IZ #294, the latest issue

IZ #294, the latest issue

The long running British1 SF Magazine Interzone has a new home and new editor, Gareth Jelley, starting with issue 294.

It's also got a swanky new format ("JB6"): a perfect-bound, paperback novel size, perfect for fitting into an oversize coat or jeans pocket for reading on the train.

I started reading Interzone in around 2003, having picked up an issue (#176) from Feb 2002 that was languishing on the shelves in Forbidden Planet. Once I discovered it I wondered why it had taken me so long. That issue introduced me to Greg Egan.
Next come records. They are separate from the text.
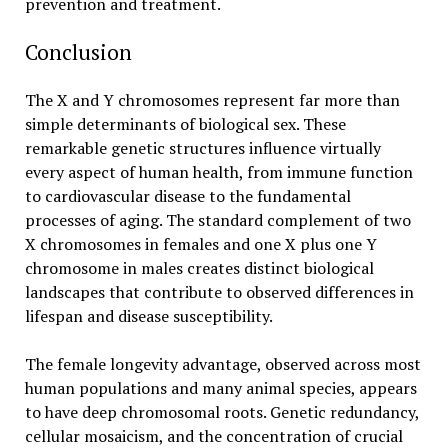
prevention and treatment.
Conclusion
The X and Y chromosomes represent far more than
simple determinants of biological sex. These
remarkable genetic structures influence virtually
every aspect of human health, from immune function
to cardiovascular disease to the fundamental
processes of aging. The standard complement of two
X chromosomes in females and one X plus one Y
chromosome in males creates distinct biological
landscapes that contribute to observed differences in
lifespan and disease susceptibility.
The female longevity advantage, observed across most
human populations and many animal species, appears
to have deep chromosomal roots. Genetic redundancy,
cellular mosaicism, and the concentration of crucial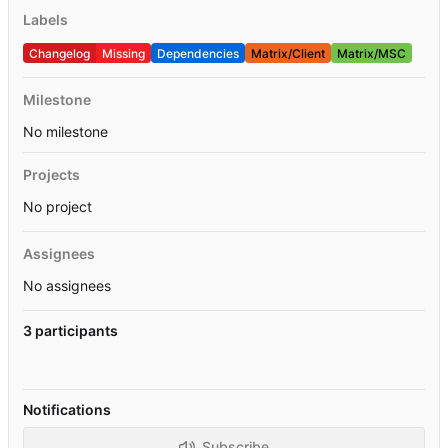
Labels
Changelog
Missing
Dependencies
Matrix/Client
Matrix/MSC
Milestone
No milestone
Projects
No project
Assignees
No assignees
3 participants
Notifications
Subscribe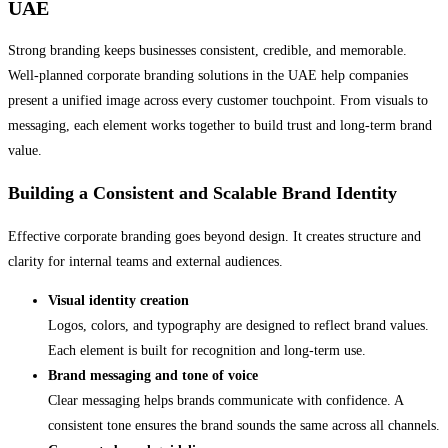
UAE
Strong branding keeps businesses consistent, credible, and memorable.
Well-planned corporate branding solutions in the UAE help companies
present a unified image across every customer touchpoint. From visuals to
messaging, each element works together to build trust and long-term brand
value.
Building a Consistent and Scalable Brand Identity
Effective corporate branding goes beyond design. It creates structure and
clarity for internal teams and external audiences.
Visual identity creation
Logos, colors, and typography are designed to reflect brand values.
Each element is built for recognition and long-term use.
Brand messaging and tone of voice
Clear messaging helps brands communicate with confidence. A
consistent tone ensures the brand sounds the same across all channels.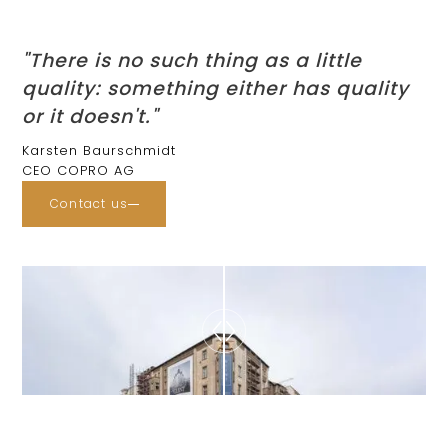
"There is no such thing as a little
quality: something either has quality
or it doesn't."
Karsten Baurschmidt
CEO COPRO AG
Contact us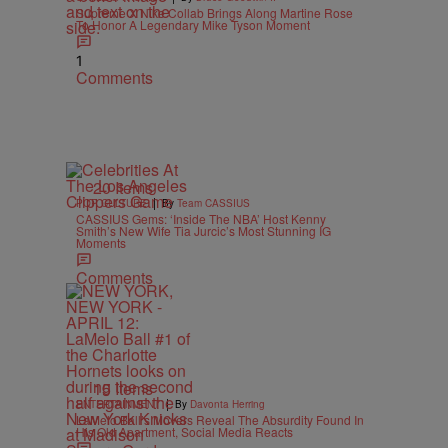
Supreme X Nike Collab Brings Along Martine Rose
To Honor A Legendary Mike Tyson Moment
1
Comments
20 Items
|
POP CULTURE
By
Team CASSIUS
CASSIUS Gems: ‘Inside The NBA’ Host Kenny
Smith’s New Wife Tia Jurcic’s Most Stunning IG
Moments
Comments
15 Items
|
ENTERTAINMENT
By
Davonta Herring
LaMelo Ball’s Movers Reveal The Absurdity Found In
His Old Apartment, Social Media Reacts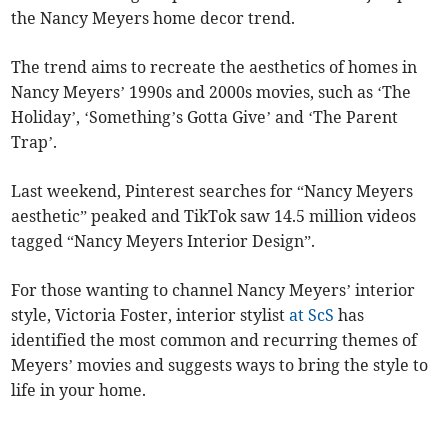
the Nancy Meyers home decor trend.
The trend aims to recreate the aesthetics of homes in
Nancy Meyers’ 1990s and 2000s movies, such as ‘The
Holiday’, ‘Something’s Gotta Give’ and ‘The Parent
Trap’.
Last weekend, Pinterest searches for “Nancy Meyers
aesthetic” peaked and TikTok saw 14.5 million videos
tagged “Nancy Meyers Interior Design”.
For those wanting to channel Nancy Meyers’ interior
style, Victoria Foster, interior stylist
at ScS
has
identified the most common and recurring themes of
Meyers’ movies and suggests ways to bring the style to
life in your home.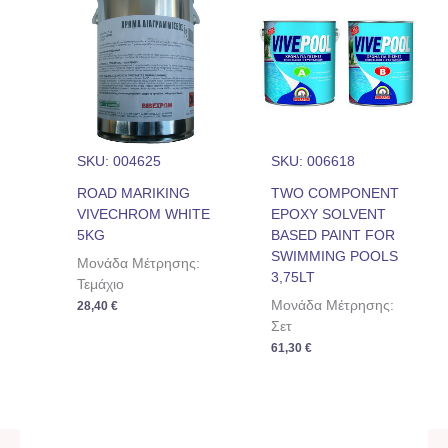
SKU: 004625
SKU: 006618
ROAD MARIKING
TWO COMPONENT
VIVECHROM WHITE
EPOXY SOLVENT
5KG
BASED PAINT FOR
SWIMMING POOLS
Μονάδα Μέτρησης:
3,75LT
Τεμάχιο
Μονάδα Μέτρησης:
28,40
€
Σετ
61,30
€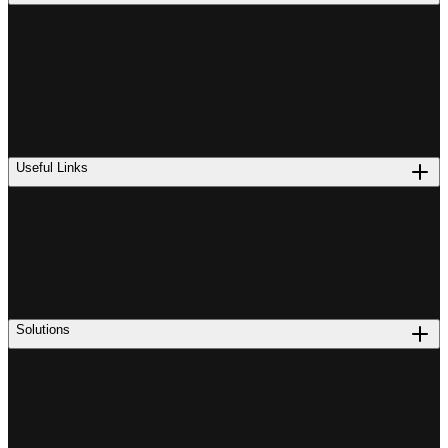
Useful Links
Solutions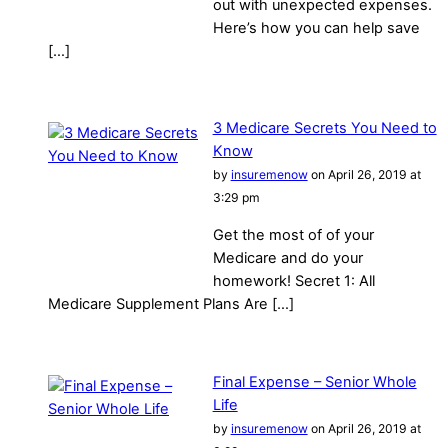
out with unexpected expenses.
Here’s how you can help save
[…]
3 Medicare Secrets You Need to
Know
by
insuremenow
on April 26, 2019 at
3:29 pm
Get the most of of your
Medicare and do your
homework! Secret 1: All
Medicare Supplement Plans Are […]
Final Expense – Senior Whole
Life
by
insuremenow
on April 26, 2019 at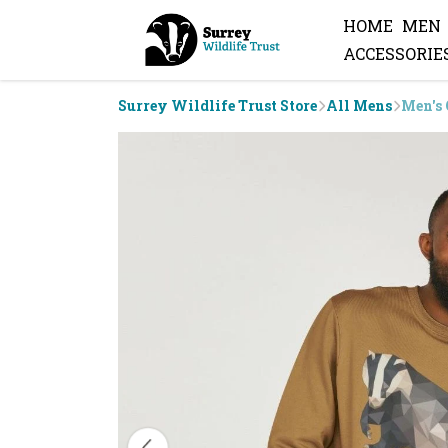
HOME
MEN
ACCESSORIE
Surrey Wildlife Trust Store
All Mens
Men's 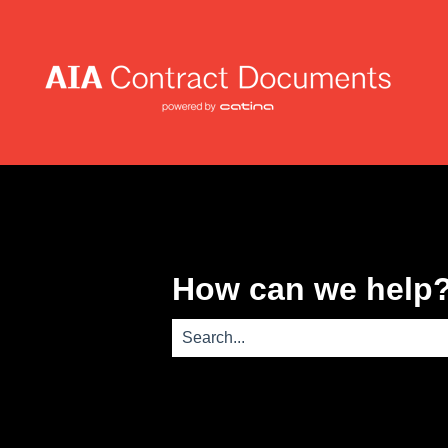
How can we help
There are no suggestions because th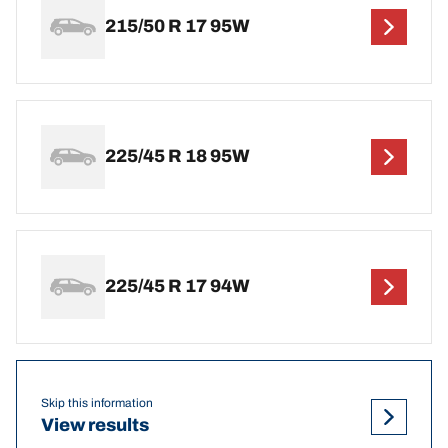
215/50 R 17 95W
225/45 R 18 95W
225/45 R 17 94W
Skip this information
View results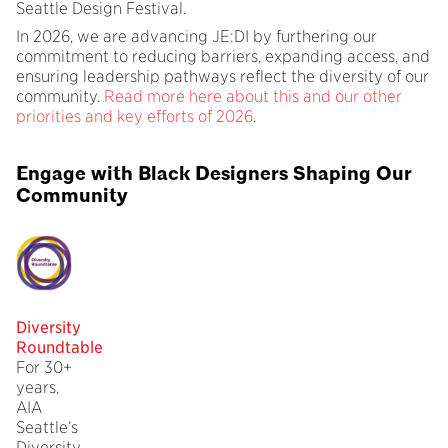
Seattle Design Festival.
In 2026, we are advancing JE:DI by furthering our
commitment to reducing barriers, expanding access, and
ensuring leadership pathways reflect the diversity of our
community.
Read more here about this and our other
priorities and key efforts of 2026
.
Engage with Black Designers Shaping Our
Community
Diversity
Roundtable
For 30+
years,
AIA
Seattle’s
Diversity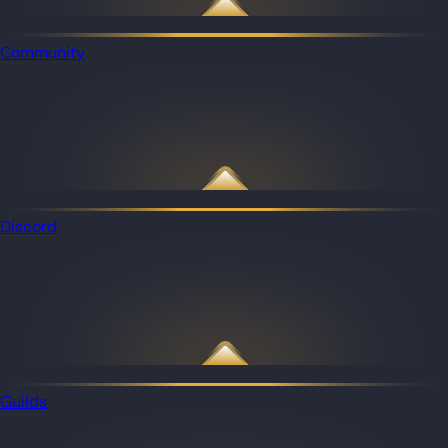
Community
Discord
Guilds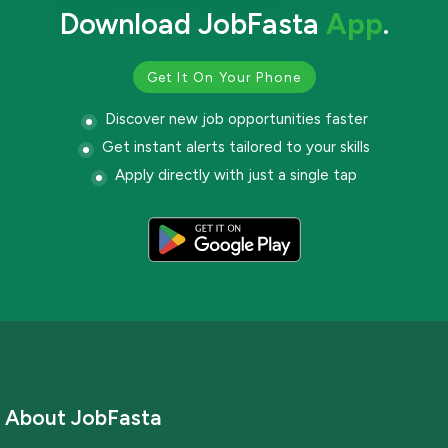
Download JobFasta
App
.
Get It On Your Phone
Discover new job opportunities faster
Get instant alerts tailored to your skills
Apply directly with just a single tap
About JobFasta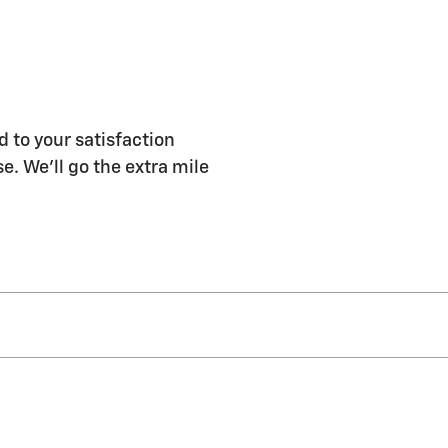
 to your satisfaction
e. We'll go the extra mile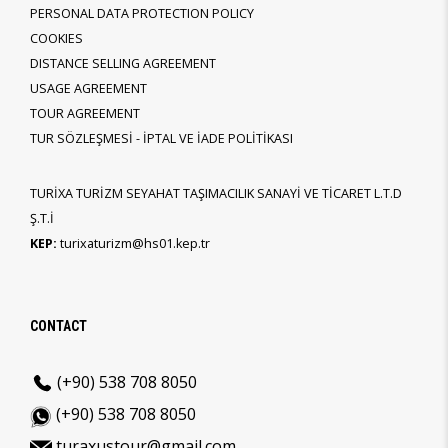
PERSONAL DATA PROTECTION POLICY
COOKIES
DISTANCE SELLING AGREEMENT
USAGE AGREEMENT
TOUR AGREEMENT
TUR SÖZLEŞMESİ - İPTAL VE İADE POLİTİKASI
TURİXA TURİZM SEYAHAT TAŞIMACILIK SANAYİ VE TİCARET L.T.D
Ş.T.İ
KEP:
turixaturizm@hs01.kep.tr
CONTACT
(+90) 538 708 8050
(+90) 538 708 8050
turaxustour@gmail.com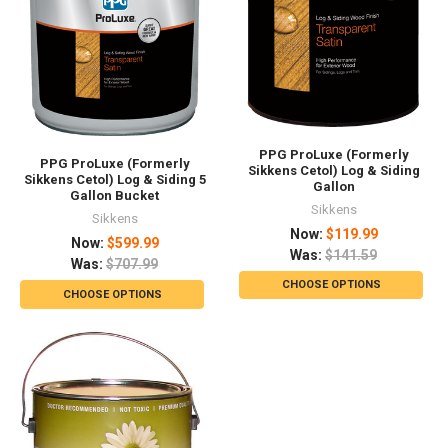
PPG ProLuxe (Formerly
PPG ProLuxe (Formerly
Sikkens Cetol) Log & Siding
Sikkens Cetol) Log & Siding 5
Gallon
Gallon Bucket
Sikkens
Sikkens
Now:
$119.99
Now:
$599.99
Was:
$141.59
Was:
$707.99
CHOOSE OPTIONS
CHOOSE OPTIONS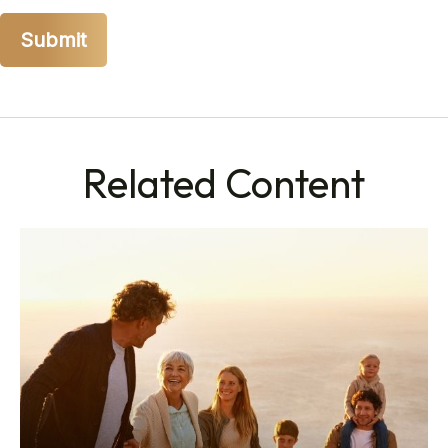
Related Content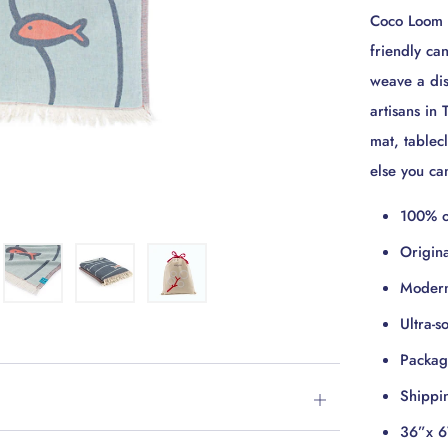
Coco Loom T
friendly ca
weave a dist
artisans in
mat, tablec
else you c
100% o
Origin
Modern
Ultra-s
Package
Shippi
Open
36”x 6
tab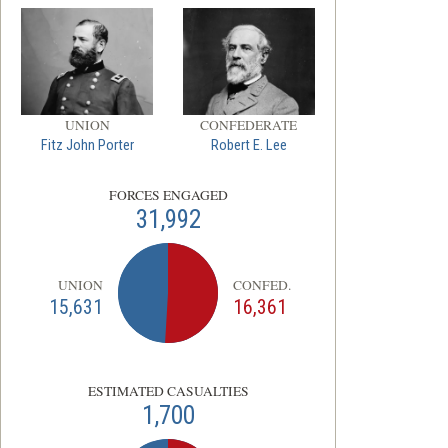
UNION
CONFEDERATE
Fitz John Porter
Robert E. Lee
FORCES ENGAGED
31,992
UNION
CONFED.
15,631
16,361
ESTIMATED CASUALTIES
1,700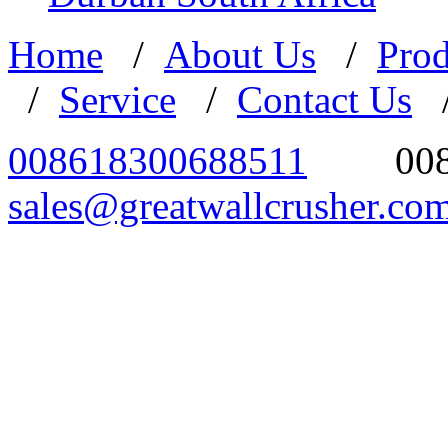
Home
/
About Us
/
Prod
/
Service
/
Contact Us
008618300688511
00
sales@greatwallcrusher.co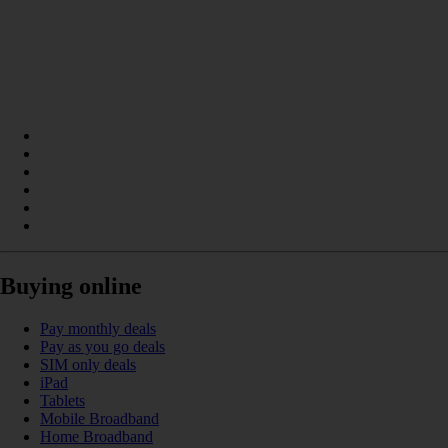
Buying online
Pay monthly deals
Pay as you go deals
SIM only deals
iPad
Tablets
Mobile Broadband
Home Broadband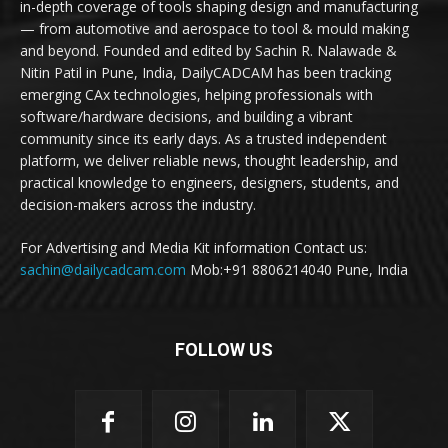
in-depth coverage of tools shaping design and manufacturing
— from automotive and aerospace to tool & mould making
and beyond. Founded and edited by Sachin R. Nalawade &
Nitin Patil in Pune, India, DailyCADCAM has been tracking
emerging CAx technologies, helping professionals with
software/hardware decisions, and building a vibrant
community since its early days. As a trusted independent
platform, we deliver reliable news, thought leadership, and
practical knowledge to engineers, designers, students, and
decision-makers across the industry.
For Advertising and Media Kit information Contact us:
sachin@dailycadcam.com
Mob:+91 8806214040 Pune, India
FOLLOW US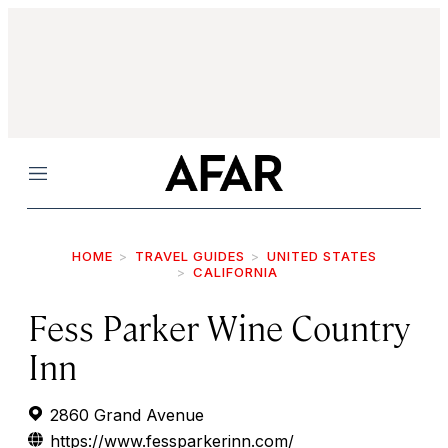
Menu
HOME
TRAVEL GUIDES
UNITED STATES
CALIFORNIA
Fess Parker Wine Country
Inn
2860 Grand Avenue
https://www.fessparkerinn.com/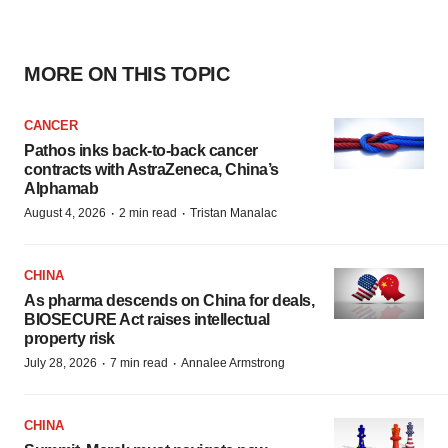
MORE ON THIS TOPIC
CANCER
Pathos inks back-to-back cancer
contracts with AstraZeneca, China’s
Alphamab
·
·
August 4, 2026
2 min read
Tristan Manalac
CHINA
As pharma descends on China for deals,
BIOSECURE Act raises intellectual
property risk
·
·
July 28, 2026
7 min read
Annalee Armstrong
CHINA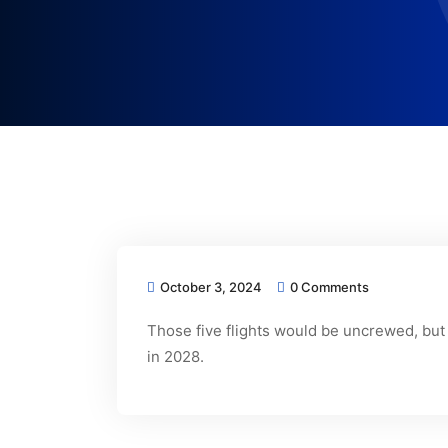
October 3, 2024
0 Comments
Those five flights would be uncrewed, but
in 2028.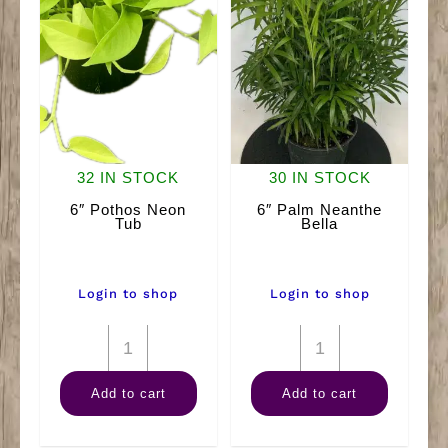
32 IN STOCK
30 IN STOCK
6″ Pothos Neon
6″ Palm Neanthe
Tub
Bella
Login to shop
Login to shop
6"
6"
Pothos
Palm
Add to cart
Add to cart
Neon
Neanthe
Tub
Bella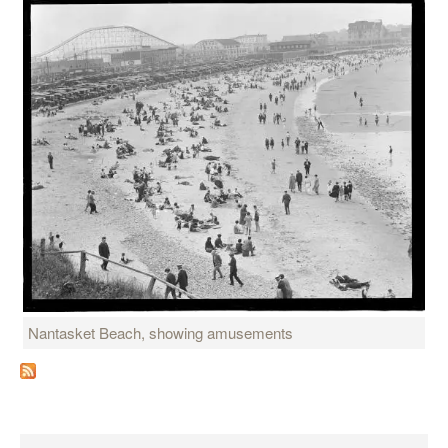
Nantasket Beach, showing amusements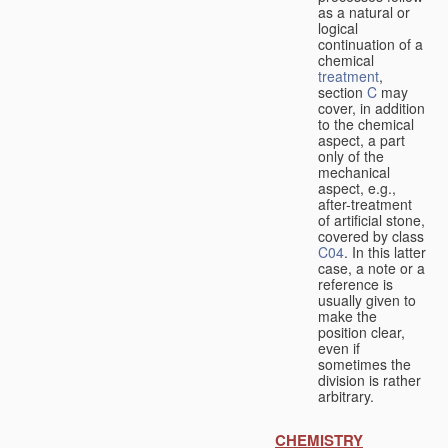
as a natural or
logical
continuation of a
chemical
treatment
,
section
C
may
cover, in addition
to the chemical
aspect, a part
only of the
mechanical
aspect, e.g.,
after-treatment
of artificial stone,
covered by class
C04
. In this latter
case, a note or a
reference is
usually given to
make the
position clear,
even if
sometimes the
division is rather
arbitrary.
CHEMISTRY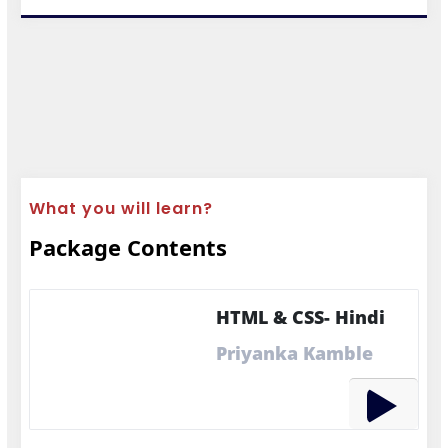
What you will learn?
Package Contents
HTML & CSS- Hindi
Priyanka Kamble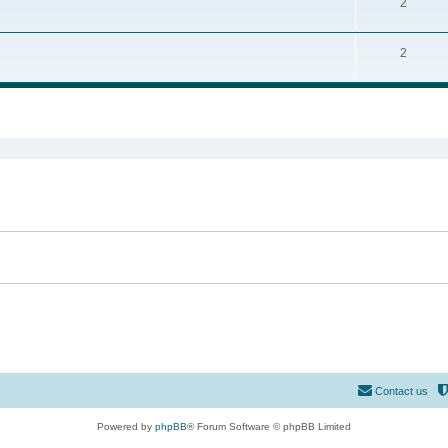
2
2
ed search
Contact us
Powered by
phpBB
® Forum Software © phpBB Limited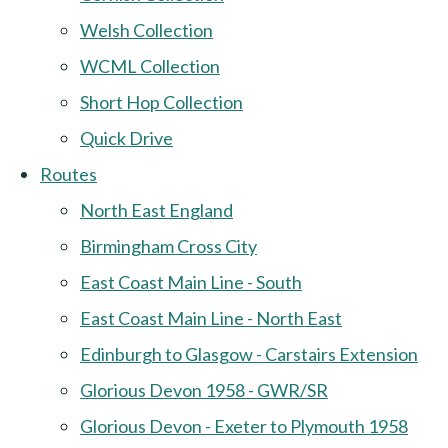
Welsh Collection
WCML Collection
Short Hop Collection
Quick Drive
Routes
North East England
Birmingham Cross City
East Coast Main Line - South
East Coast Main Line - North East
Edinburgh to Glasgow - Carstairs Extension
Glorious Devon 1958 - GWR/SR
Glorious Devon - Exeter to Plymouth 1958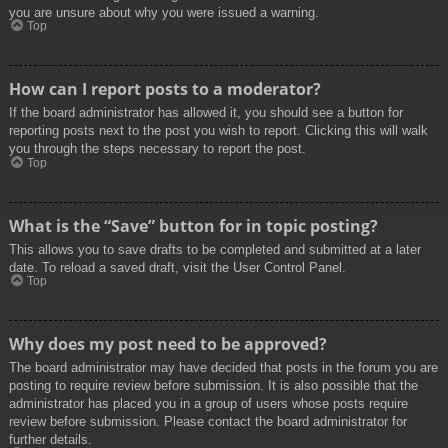
you are unsure about why you were issued a warning.
Top
How can I report posts to a moderator?
If the board administrator has allowed it, you should see a button for
reporting posts next to the post you wish to report. Clicking this will walk
you through the steps necessary to report the post.
Top
What is the “Save” button for in topic posting?
This allows you to save drafts to be completed and submitted at a later
date. To reload a saved draft, visit the User Control Panel.
Top
Why does my post need to be approved?
The board administrator may have decided that posts in the forum you are
posting to require review before submission. It is also possible that the
administrator has placed you in a group of users whose posts require
review before submission. Please contact the board administrator for
further details.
I bought a number of back issues on eBay, to grab issues with stories by people including Terry Pratchett, Iain Banks, Alastair Reynolds, and others.

IZ #194: The first by TTA press

IZ #194: The first by TTA press

A short while later in early 2004, after 22 years, Interzone's owner and editorship changed from David Pringle to Andy Cox and TTA Press. I can remember the initial transition was very jarring: the cover emphasised expanding into coverage of Manga, Graphic Novels and Video Games (which ultimately didn't happen) but after a short period of experimentation it quickly settled down into a similarly fantastic read. I particularly liked the move to a smaller, perfect-bound form-factor in 2012.

I had to double-check this but I'd been reading IZ throughout the TTA era and it lasted 18 years! Throughout that time I have discovered countless fantastic authors that I would otherwise never have experienced. Some (but by no means all) are Dominic Green, Daniel Kaysen, Chris Beckett, Cécile Cristofari, Aliya Whiteley, Tim Major, Françoise Harvey, Will McIntosh.

Cox has now retired (after 100 issues and a tenure almost as long as Pringle) and handed the reins to Gareth Jelley/MYY Press, who have published their first issue, #294.

Jelley is clearly putting a huge amount of effort into revitalizing the magazine. There's a new homepage at interzone.press but also companion internet presences: a plethora of digital content at interzone.digital, Interzone Socials (a novel idea), a Discord server, a podcast, and no doubt more.

Having said that, the economics of small magazines have been perilous for a long time, and that hasn't changed, so I think the future of IZ (in physical format at least) is in peril. If you enjoy short fiction, fresh ideas, SF/F/Fantastika; why not try a subscription to Interzone, whilst you still can!


  1. Interzone has always been "British", in some sense, but never exclusively so. I recall fondly a long-term project under Pringle to publish a lot of Serbian writer Zoran Živković, for example, and the very first story I read was by Australian Greg Egan. Under Jelley, the magazine is being printed in Poland and priced in Euros. I expect it to continue to attract and publish writers from all over the place.